_RECORD EXTRACTS:_
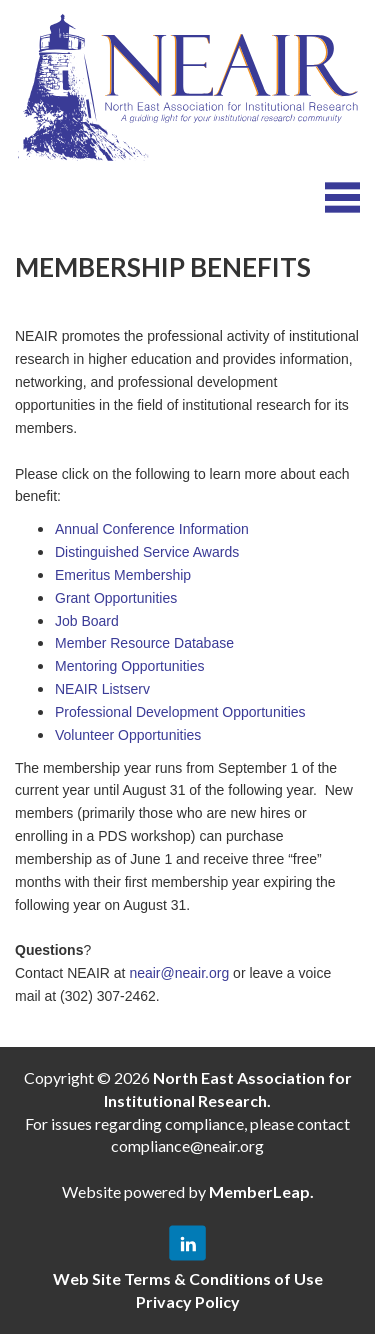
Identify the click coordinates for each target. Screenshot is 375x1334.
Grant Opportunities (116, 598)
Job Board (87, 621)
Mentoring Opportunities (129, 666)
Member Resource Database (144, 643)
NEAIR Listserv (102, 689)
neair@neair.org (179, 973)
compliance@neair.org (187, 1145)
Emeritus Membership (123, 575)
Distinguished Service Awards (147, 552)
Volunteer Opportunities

_WORK TO COMPLETE:_ Reproduce each line of the material in which the string "Opportunities" occurs.

_OUTPUT OF THE EXERCISE:_
Grant Opportunities (116, 598)
Mentoring Opportunities (129, 666)
Volunteer Opportunities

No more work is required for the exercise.